ANCHORAGE, Alaska (AP) — Royal Dutch Shell has abandoned its long quest to become the first company to produce oil in Alaska’s Arctic waters, darkening the nation’s long-term oil prospects and delighting environmental groups that tried to block the project.
After years of effort, Shell is leaving the region “for the foreseeable future” because it failed to find enough oil to make further drilling worthwhile.
The company has spent more than $7 billion on the effort, slogged through a regulatory gauntlet and fought environmental groups that feared a spill in the harsh climate would be difficult to clean up and devastating to polar bears, walruses, seals and other wildlife.
Shell persisted in hopes of finding a big new source of oil revenue and establishing expertise and a presence in the Arctic, which geologists estimate holds a quarter of the world’s undiscovered conventional oil and gas.
The drilling project also held the hopes of Alaska, which has seen oil production and revenues decline sharply in recent years, and the U.S. oil industry, which looked to Alaska’s offshore Arctic as the next source of oil big enough to keep the country among the top three oil producers in the world along with Saudi Arabia and Russia.
But Shell drilled to 6,800 feet about 80 miles offshore in the Chukchi Sea off Alaska’s northwest coast and just didn’t find much.
“Shell continues to see important exploration potential in the basin, and the area is likely to ultimately be of strategic importance to Alaska and the U.S.,” Marvin Odum, director of Shell’s operations in the Americas, said in a statement issued late Sunday. “However, this is a clearly disappointing exploration outcome for this part of the basin.”
Known in the industry as turning up a “dry hole,” it’s common for exploratory drilling to find little to no oil, especially in formations that have not been explored much in the past.
But Shell’s failure is notable because it was the only active drilling project in the sea, which Shell officials had called “a potential game-changer,” a vast untapped reservoir that could add to America’s energy supply for 50 years.
As recently as March, an Energy Department advisory council called for an immediate expansion of oil exploration in the American Arctic to avoid an increased reliance on imported oil in the future, in part because it would take more than a decade for oil in the Arctic to be discovered, developed and brought to market.
Charles Ebinger, senior fellow for the Brookings Institution Energy Security and Climate Initiative, said in an interview that a successful well by Shell would have been “a terribly big deal” because it would have attracted others to the region.
Though countries are pushing for cleaner energy sources, analysts predict that the world will need another 10 million barrels a day between 2030 and 2040 to meet growing demand, especially in developing countries, Ebinger said. The world now consumes 93.6 million barrels of oil every day.
Regions like the Arctic “are one of the areas that, if we’re going to be able to do this, we need to examine,” he said.
The U.S. Geological Survey estimates that American Arctic waters in the Chukchi and Beaufort seas contain 26 billion barrels or more of recoverable oil.
The Arctic’s vast oil and gas potential is exactly what worries scientists, who warn against tapping new sources of fossil fuels at a time when the world needs to drastically reduce emissions of carbon dioxide from fossil fuel consumption in order to prevent catastrophic changes to the earth’s climate.

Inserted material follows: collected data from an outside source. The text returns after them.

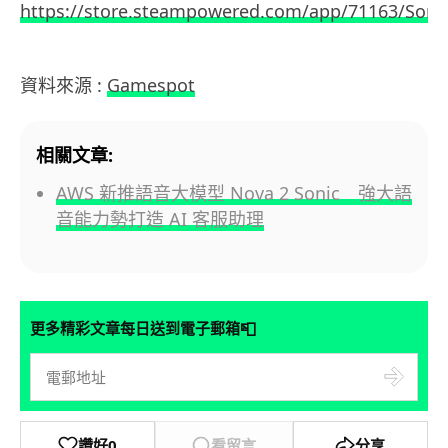
https://store.steampowered.com/app/71163/Son
資料來源 :
Gamespot
相關文章:
AWS 新推語音大模型 Nova 2 Sonic 強大語
音能力勢打造 AI 客服助理
📮
更多精彩文章每日送到電子郵箱
讚好
0
看留言
分享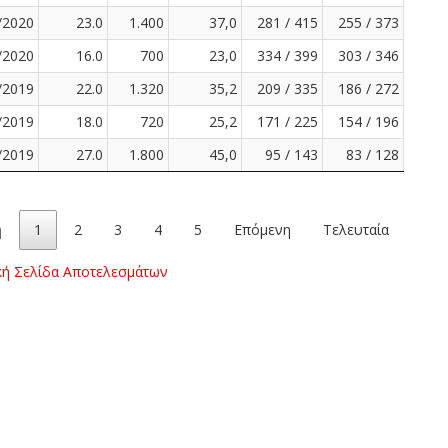
/2020
23.0
1.400
37,0
281 / 415
255 / 373
/2020
16.0
700
23,0
334 / 399
303 / 346
/2019
22.0
1.320
35,2
209 / 335
186 / 272
/2019
18.0
720
25,2
171 / 225
154 / 196
/2019
27.0
1.800
45,0
95 / 143
83 / 128
η
1
2
3
4
5
Επόμενη
Τελευταία
κή Σελίδα Αποτελεσμάτων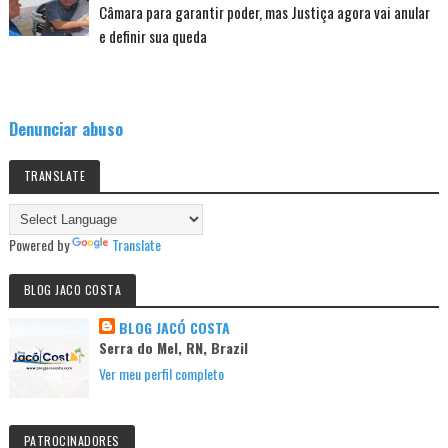
Câmara para garantir poder, mas Justiça agora vai anular
e definir sua queda
Denunciar abuso
TRANSLATE
Powered by
Translate
BLOG JACO COSTA
BLOG JACÓ COSTA
Serra do Mel, RN, Brazil
Ver meu perfil completo
PATROCINADORES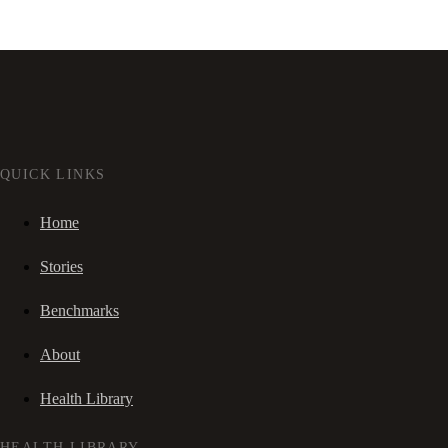
QUICK LINKS
Home
Stories
Benchmarks
About
Health Library
HEALTH LIBRARY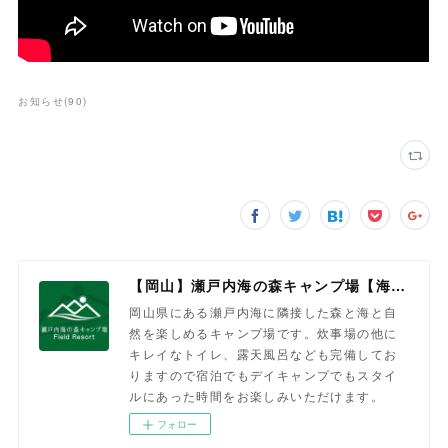
お知らせ
(
90
)
【岡山】瀬戸内海の森キャンプ場【海と森を楽しむ】
岡山県にある瀬戸内海に隣接した森と海と自
然を楽しめるキャンプ場です。炊事場の他に
キレイなトイレ、露天風呂なども完備してお
りますので宿泊でもデイキャンプでもスタイ
ルにあった時間をお楽しみいただけます。
フォロー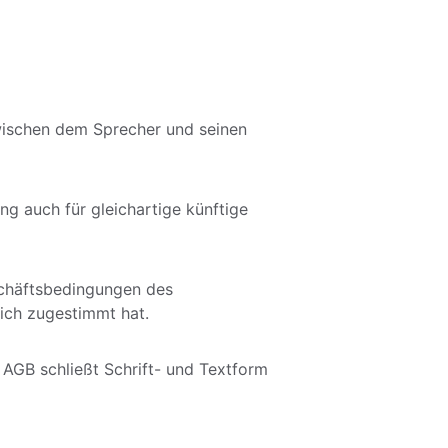
wischen dem Sprecher und seinen 
ng auch für gleichartige künftige 
chäftsbedingungen des 
lich zugestimmt hat.
r AGB schließt Schrift- und Textform 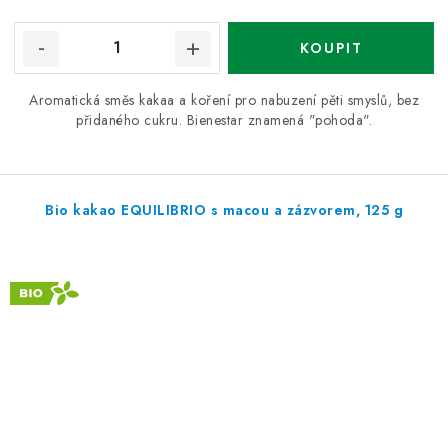
Aromatická směs kakaa a koření pro nabuzení pěti smyslů, bez
přidaného cukru. Bienestar znamená "pohoda".
Bio kakao EQUILIBRIO s macou a zázvorem, 125 g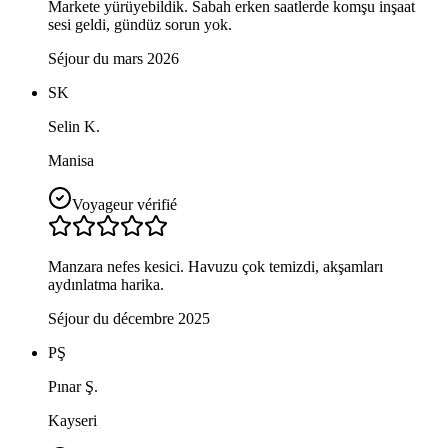
Markete yürüyebildik. Sabah erken saatlerde komşu inşaat
sesi geldi, gündüz sorun yok.
Séjour du mars 2026
SK
Selin K.
Manisa
Voyageur vérifié
Manzara nefes kesici. Havuzu çok temizdi, akşamları
aydınlatma harika.
Séjour du décembre 2025
PŞ
Pınar Ş.
Kayseri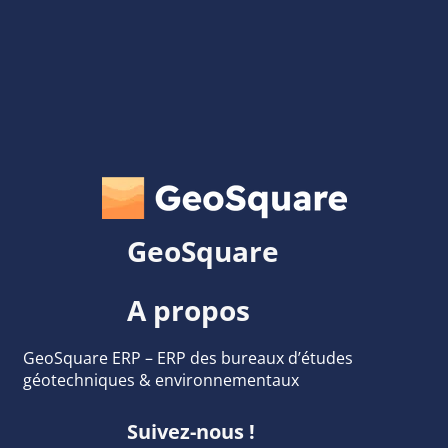
GeoSquare
A propos
GeoSquare ERP – ERP des bureaux d’études
géotechniques & environnementaux
Suivez-nous !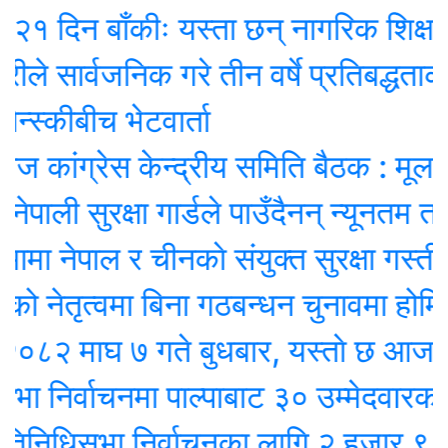
दिन बाँकीः यस्ता छन् नागरिक शिक्षा प्रवर
ार्वजनिक गरे तीन वर्षे प्रतिबद्धताको ‘रिपो
्कीबीच भेटवार्ता
ंग्रेस केन्द्रीय समिति बैठक : मूल एजेण्
ी सुरक्षा गार्डले पाउँदैनन् न्यूनतम तलब !
नेपाल र चीनकाे संयुक्त सुरक्षा गस्ती
तृत्वमा बिना गठबन्धन चुनावमा होमियो का
माघ ७ गते बुधबार, यस्ताे छ आजको र
िर्वाचनमा पाल्पाबाट ३० उम्मेदवारको उम्मेद
धिसभा निर्वाचनका लागि २ हजार ९ सय २५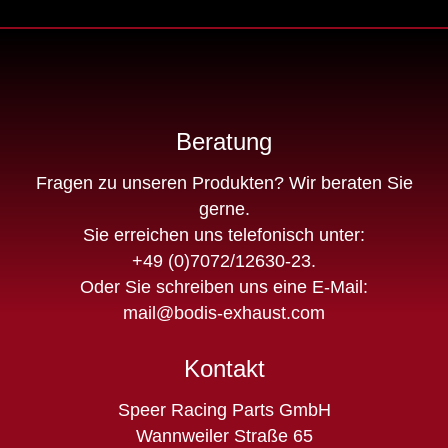
Beratung
Fragen zu unseren Produkten? Wir beraten Sie
gerne.
Sie erreichen uns telefonisch unter:
+49 (0)7072/12630-23
.
Oder Sie schreiben uns eine E-Mail:
mail@bodis-exhaust.com
Kontakt
Speer Racing Parts GmbH
Wannweiler Straße 65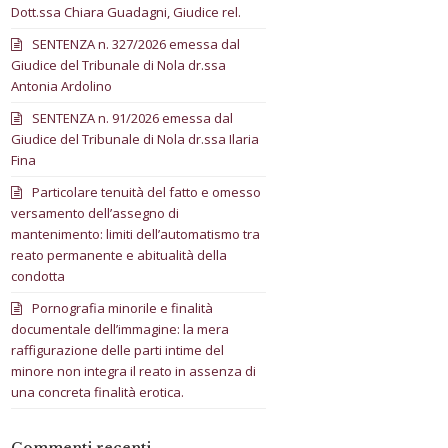
Dott.ssa Chiara Guadagni, Giudice rel.
SENTENZA n. 327/2026 emessa dal
Giudice del Tribunale di Nola dr.ssa
Antonia Ardolino
SENTENZA n. 91/2026 emessa dal
Giudice del Tribunale di Nola dr.ssa Ilaria
Fina
Particolare tenuità del fatto e omesso
versamento dell’assegno di
mantenimento: limiti dell’automatismo tra
reato permanente e abitualità della
condotta
Pornografia minorile e finalità
documentale dell’immagine: la mera
raffigurazione delle parti intime del
minore non integra il reato in assenza di
una concreta finalità erotica.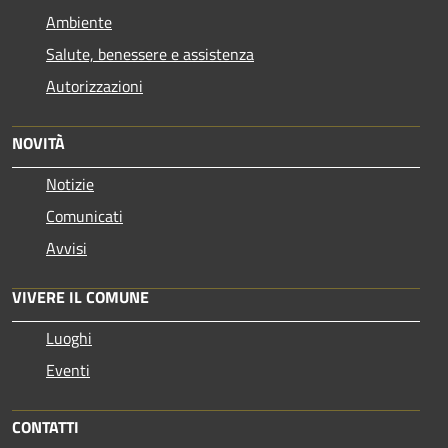
Ambiente
Salute, benessere e assistenza
Autorizzazioni
NOVITÀ
Notizie
Comunicati
Avvisi
VIVERE IL COMUNE
Luoghi
Eventi
CONTATTI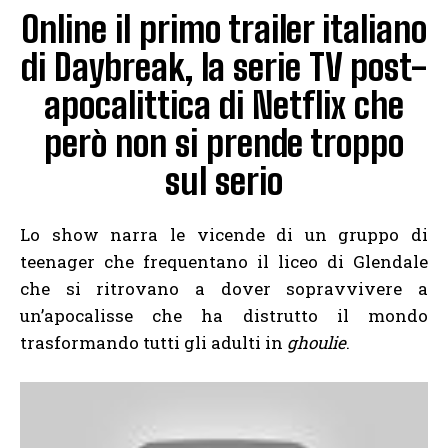
Online il primo trailer italiano
di Daybreak, la serie TV post-
apocalittica di Netflix che
però non si prende troppo
sul serio
Lo show narra le vicende di un gruppo di
teenager che frequentano il liceo di Glendale
che si ritrovano a dover sopravvivere a
un’apocalisse che ha distrutto il mondo
trasformando tutti gli adulti in
ghoulie
.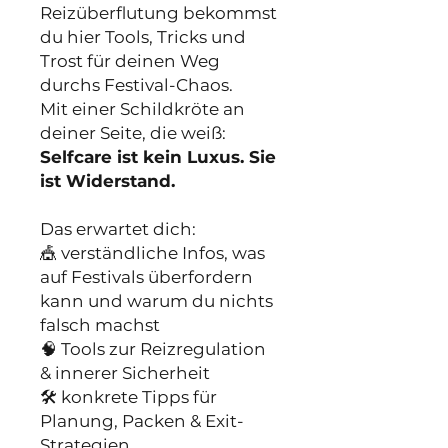
Reizüberflutung bekommst
du hier Tools, Tricks und
Trost für deinen Weg
durchs Festival-Chaos.
Mit einer Schildkröte an
deiner Seite, die weiß:
Selfcare ist kein Luxus. Sie
ist Widerstand.
Das erwartet dich:
🎪 verständliche Infos, was
auf Festivals überfordern
kann und warum du nichts
falsch machst
🧠 Tools zur Reizregulation
& innerer Sicherheit
🛠️ konkrete Tipps für
Planung, Packen & Exit-
Strategien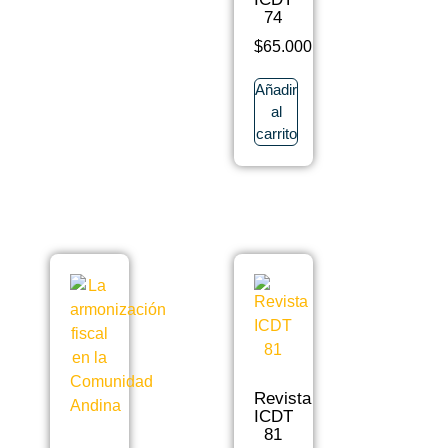
74
$
65.000
Añadir
al
carrito
Revista
ICDT
81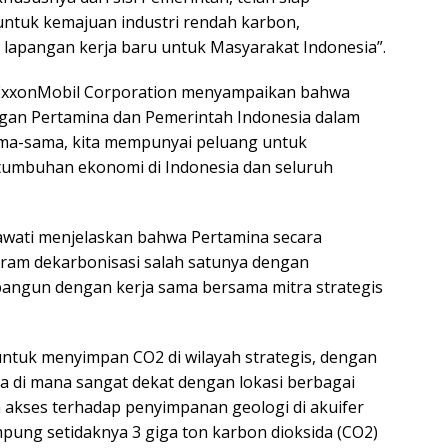
ntuk kemajuan industri rendah karbon,
 lapangan kerja baru untuk Masyarakat Indonesia”.
nt, ExxonMobil Corporation menyampaikan bahwa
gan Pertamina dan Pemerintah Indonesia dalam
sama-sama, kita mempunyai peluang untuk
umbuhan ekonomi di Indonesia dan seluruh
awati menjelaskan bahwa Pertamina secara
am dekarbonisasi salah satunya dengan
ngun dengan kerja sama bersama mitra strategis
untuk menyimpan CO2 di wilayah strategis, dengan
 di mana sangat dekat dengan lokasi berbagai
n akses terhadap penyimpanan geologi di akuifer
mpung setidaknya 3 giga ton karbon dioksida (CO2)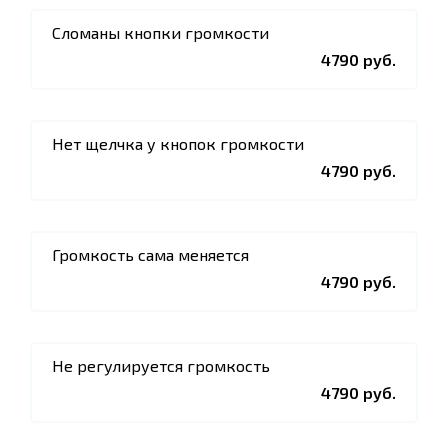
Сломаны кнопки громкости
4790 руб.
Нет щелчка у кнопок громкости
4790 руб.
Громкость сама меняется
4790 руб.
Не регулируется громкость
4790 руб.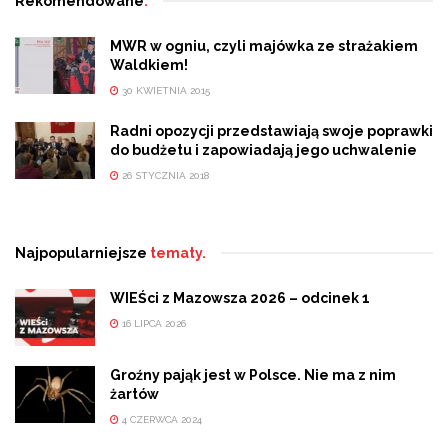
Rekomendowane
.
MWR w ogniu, czyli majówka ze strażakiem
Waldkiem!
30 KWIETNIA 2015
Radni opozycji przedstawiają swoje poprawki
do budżetu i zapowiadają jego uchwalenie
26 STYCZNIA 2018
Najpopularniejsze
tematy.
WIEŚci z Mazowsza 2026 – odcinek 1
16 LIPCA 2026
Groźny pająk jest w Polsce. Nie ma z nim
żartów
4 CZERWCA 2024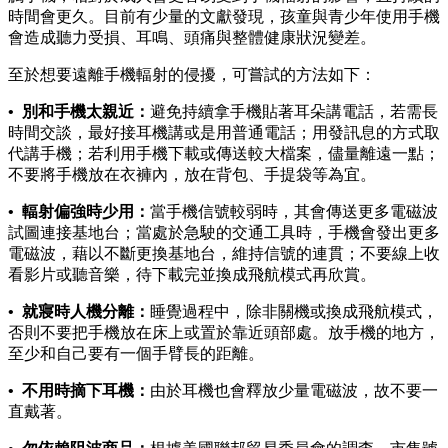
時間會更久。目前有少量的文獻發現，孩童與青少年使用手機
會造成聽力受損、耳鳴、頭痛與整體健康狀況變差。
至於想要遠離手機輻射的侵擾，可嘗試的方法如下：
• 別和手機太親近：
避免持續拿手機貼著耳朵講電話，若需長
時間交談，最好接耳機講或是用普通電話；用發訊息的方式取
代講手機；若利用手機下載或傳送較大檔案，儘量離遠一點；
不要將手機放在衣褲內，放在背包、手提袋等為宜。
• 輻射偏強時少用：
當手機信號較弱時，其會傳送更多電磁波
試圖連接基地台；當處於急駛的交通工具時，手機會發出更多
電磁波，藉以不斷更換基地台，維持信號的連貫；不要線上收
看影片或聽音樂，待下載完並換成飛航模式再欣賞。
• 就寢時人機分離：
睡覺過程中，除非關機或換成飛航模式，
否則不要把手機放在床上或置於靠近頭部處。放手機的地方，
至少和自己要有一個手臂長的距離。
• 不用時摘下耳機：
由於耳機也會釋放少量電磁波，故不要一
直戴著。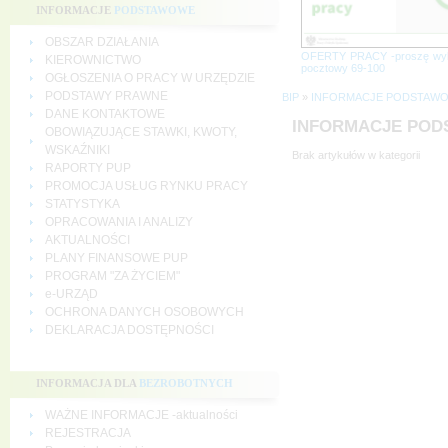
INFORMACJE
PODSTAWOWE
OBSZAR DZIAŁANIA
OFERTY PRACY -proszę wy
KIEROWNICTWO
pocztowy 69-100
OGŁOSZENIA O PRACY W URZĘDZIE
PODSTAWY PRAWNE
BIP
»
INFORMACJE PODSTAW
DANE KONTAKTOWE
INFORMACJE PO
OBOWIĄZUJĄCE STAWKI, KWOTY,
WSKAŹNIKI
Brak artykułów w kategorii
RAPORTY PUP
PROMOCJA USŁUG RYNKU PRACY
STATYSTYKA
OPRACOWANIA I ANALIZY
AKTUALNOŚCI
PLANY FINANSOWE PUP
PROGRAM "ZA ŻYCIEM"
e-URZĄD
OCHRONA DANYCH OSOBOWYCH
DEKLARACJA DOSTĘPNOŚCI
INFORMACJA DLA
BEZROBOTNYCH
WAŻNE INFORMACJE -aktualności
REJESTRACJA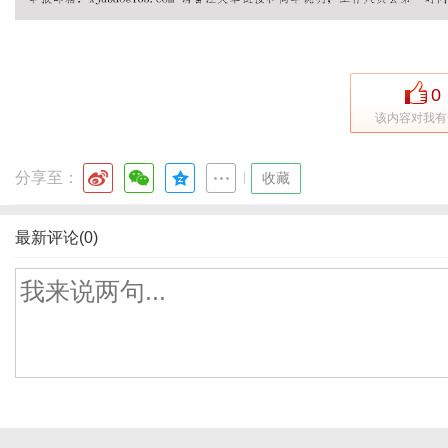
0
该内容对我有
分享至：
|
收藏
最新评论(0)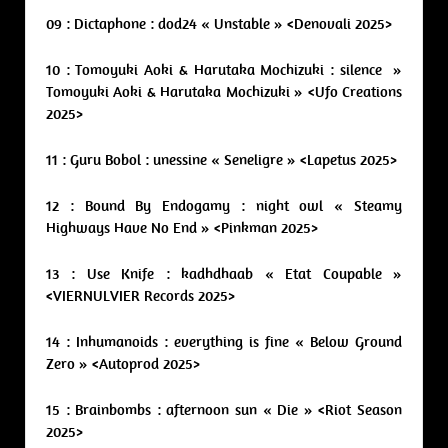
09 : Dictaphone : dod24 « Unstable » <Denovali 2025>
10 : Tomoyuki Aoki & Harutaka Mochizuki : silence »
Tomoyuki Aoki & Harutaka Mochizuki » <Ufo Creations
2025>
11 : Guru Bobol : unessine « Seneligre » <Lapetus 2025>
12 : Bound By Endogamy : night owl « Steamy
Highways Have No End » <Pinkman 2025>
13 : Use Knife : kadhdhaab « Etat Coupable »
<VIERNULVIER Records 2025>
14 : Inhumanoids : everything is fine « Below Ground
Zero » <Autoprod 2025>
15 : Brainbombs : afternoon sun « Die » <Riot Season
2025>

Environmental groups, which had staged media campaigns aimed at tarnishing Shell’s reputation and tried unsuccessfully to block Arctic-bound vessels, reveled in Shell’s disappointment.
“Big oil has sustained an unmitigated defeat,” Greenpeace UK Executive Director John Sauven said.
Shell, which is based in The Hague, Netherlands, warned investors that the disappointing well results would lead to a charge against its earnings for the third quarter. It did not disclose the size of the charge but said the accounting value of the project is $3 billion, with another $1.1 billion in commitments to contractors. The company took charges of $2.1 billion in 2013 and $1.9 billion in 2014 also as a result of disappointing drilling results in the U.S.
Shell’s shares were down 3 percent Monday in afternoon trading, in line with a broad market decline, to $45.89. Shell’s share price has fallen by around a third over the past year as oil prices have fallen by half, to about $45 a barrel.
Those weak oil prices are forcing oil companies around the world to cancel or delay new exploration, especially in risky or high-cost areas. That was probably a factor in Shell’s decision to abandon offshore Alaska.
The Alaskan decision is “an example of not going forward with a project because there is just not enough oil and gas to make it economic,” said Louise Cooper, an independent analyst at CooperCity. “If the oil price rises again and the well becomes economic, then it can try again.”
But Miyoko Sakashita, oceans program director for the Center for Biological Diversity, urged Shell not to make another attempt.